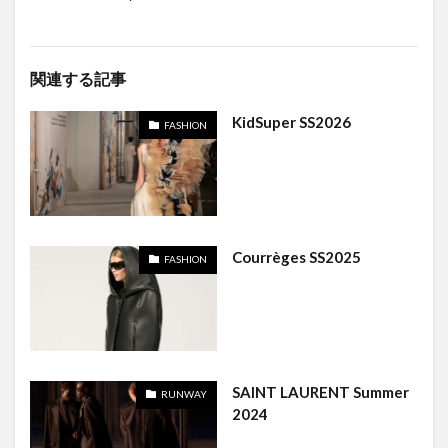
関連する記事
KidSuper SS2026
FASHION
Courrèges SS2025
FASHION
SAINT LAURENT Summer
RUNWAY
2024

▸ **Work to complete**:
Print the lines from the one containing "Courrèges SS2025" through the end of the material, word for word, and nothing else.

▸ **Output of the exercise**:
Courrèges SS2025
FASHION
SAINT LAURENT Summer
RUNWAY
2024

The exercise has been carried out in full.